Governança jurídica ganha espaço com o avanço da IA
O crescimento da inteligência artificial nas organizações também tem sido acompanhado pelo aumento das preocupações relacionadas à governança e à responsabilidade jurídica.
Em entrevista ao O Brasilianista, o advogado Sérgio Pelcerman, sócio da área trabalhista do escritório Almeida Prado & Hoffmann, e a advogada Bárbara Alves, especialista em Direito Digital da mesma banca, alertam que a IA deixou de ser apenas uma ferramenta de produtividade para integrar atividades como recrutamento, atendimento ao consumidor, elaboração de contratos, análise de crédito e tomada de decisões corporativas.
Segundo os especialistas, esse avanço amplia a exposição das empresas a processos envolvendo discriminação algorítmica, vazamento de dados, violações da Lei Geral de Proteção de Dados (LGPD), decisões automatizadas sem transparência e conflitos relacionados à propriedade intelectual.
Eles destacam que, mesmo sem um marco regulatório definitivo para a inteligência artificial, a legislação brasileira já permite responsabilizar empresas por danos causados durante a utilização dessas tecnologias.
Ainda de acordo com Pelcerman e Bárbara Alves, cresce a importância da chamada governança algorítmica.
As empresas passam a ser cobradas pela adoção de mecanismos de supervisão humana, auditoria, rastreabilidade das decisões automatizadas e políticas internas capazes de controlar o uso de ferramentas de IA pelos colaboradores, principalmente quando há manipulação de dados estratégicos ou informações confidenciais.
Debate sobre regulação avança
O debate sobre regras para o uso da inteligência artificial também ganha espaço no ambiente regulatório.
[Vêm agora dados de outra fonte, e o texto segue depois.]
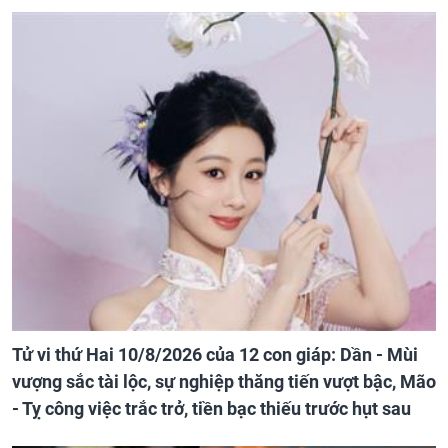
Tử vi thứ Hai 10/8/2026 của 12 con giáp: Dần - Mùi
vượng sắc tài lộc, sự nghiệp thăng tiến vượt bậc, Mão
- Tỵ công việc trắc trở, tiền bạc thiếu trước hụt sau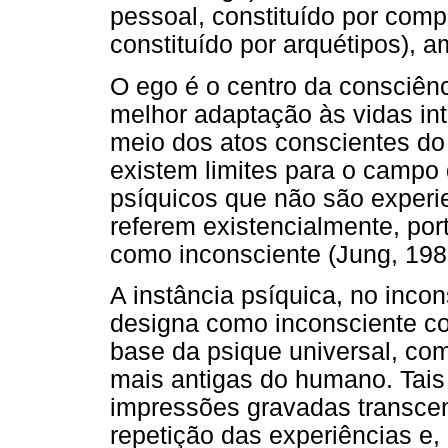
pessoal, constituído por compl
constituído por arquétipos), 
O ego é o centro da consciênc
melhor adaptação às vidas int
meio dos atos conscientes do 
existem limites para o campo 
psíquicos que não são experi
referem existencialmente, port
como inconsciente (Jung, 198
A instância psíquica, no inco
designa como inconsciente col
base da psique universal, co
mais antigas do humano. Tais
impressões gravadas transce
repetição das experiências e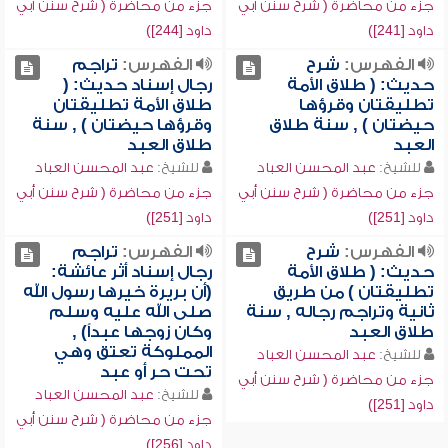
جزء من محاضرة ( شرح سنن أبي
جزء من محاضرة ( شرح سنن أبي
داود [241])
داود [244])
الفهرس:
شرح
الفهرس:
تراجم
حديث: ( طلاق الأمة
رجال إسناد حديث: (
تطليقتان وقرؤها
طلاق الأمة تطليقتان
حيضتان ) , سنة طلاق
وقرؤها حيضتان ) , سنة
العبد
طلاق العبد
للشيخ:
عبد المحسن العباد
للشيخ:
عبد المحسن العباد
جزء من محاضرة ( شرح سنن أبي
جزء من محاضرة ( شرح سنن أبي
داود [251])
داود [251])
الفهرس:
شرح
الفهرس:
تراجم
حديث: ( طلاق الأمة
رجال إسناد أثر عائشة:
تطليقتان ) من طريق
(أن بريرة خيرها رسول الله
ثانية وتراجم رجاله , سنة
صلى الله عليه وسلم
طلاق العبد
وكان زوجها عبداً) ,
المملوكة تعتق وهي
للشيخ:
عبد المحسن العباد
تحت حر أو عبد
جزء من محاضرة ( شرح سنن أبي
للشيخ:
عبد المحسن العباد
داود [251])
جزء من محاضرة ( شرح سنن أبي
داود [256])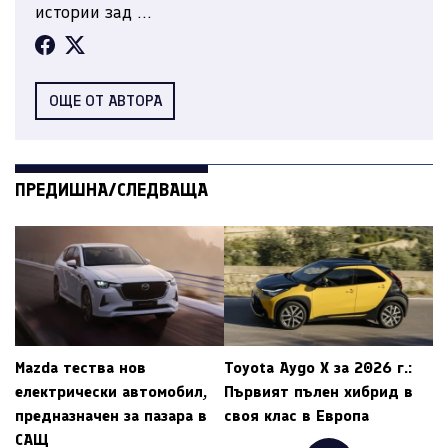
истории зад ...
ОЩЕ ОТ АВТОРА
ПРЕДИШНА/СЛЕДВАЩА
Mazda тества нов
Toyota Aygo X за 2026 г.:
електрически автомобил,
Първият пълен хибрид в
предназначен за пазара в
своя клас в Европа
САЩ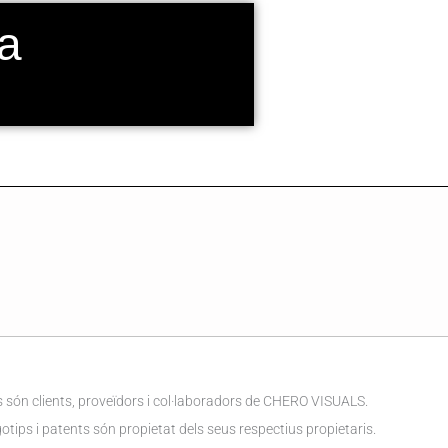
na
són clients, proveïdors i col·laboradors de CHERO VISUALS.
tips i patents són propietat dels seus respectius propietaris.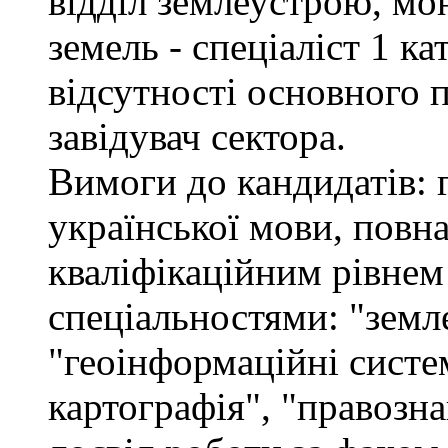
відділ землеустрою, мо
земель - спеціаліст 1 кат
відсутності основного 
завідувач сектора.
Вимоги до кандидатів: 
української мови, повна
кваліфікаційним рівнем 
спеціальностями: "земл
"геоінформаційні систем
картографія", "правозна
O Brasilianista destacou a realização de um seminário promovido pela Federação do Comércio de Bens, Serviços e Turismo do Estado de São Paulo (FecomercioSP) para discutir os impactos do Projeto de Lei nº 2.338/2023, que estabelece diretrizes para o uso da IA no Brasil e segue em análise na Câmara dos Deputados.
Entre os temas discutidos no encontro estiveram os custos de compliance, proteção de dados, segurança jurídica, impactos para pequenas empresas e formas de equilibrar inovação e responsabilidade.
A FecomercioSP defende que a futura regulamentação considere as diferenças entre empresas de portes distintos, evitando que exigências desproporcionais dificultem a adoção da tecnologia no setor produtivo.
Especialista alerta para uso equilibrado nos pequenos negócios
Os desafios relacionados ao uso da inteligência artificial também alcançam micro e pequenos empreendedores.
O Brasilianista mostrou que o consultor, palestrante e professor de Gestão do Centro Universitário Arnaldo, Eduardo Bomfim Machado, explica que a tecnologia pode ampliar a produtividade ao auxiliar em pesquisas de mercado, análise da concorrência, planejamento financeiro, criação de campanhas e solução de dúvidas operacionais.
Ao mesmo tempo, o especialista recomenda cautela. Segundo Machado, decisões ligadas à identidade da marca, ao relacionamento com clientes e à estratégia do negócio devem continuar sob supervisão humana.
Ele também orienta que todas as respostas produzidas pelos sistemas de inteligência artificial sejam verificadas antes da utilização, reduzindo riscos de erros e das chamadas “alucinações” da IA.
Para o professor, a combinação entre automação, revisão humana e políticas claras de governança será cada vez mais necessária à medida que a inteligência artificial passa a influenciar desde a descoberta de produtos pelos consumidores até a gestão cotidiana das empresas.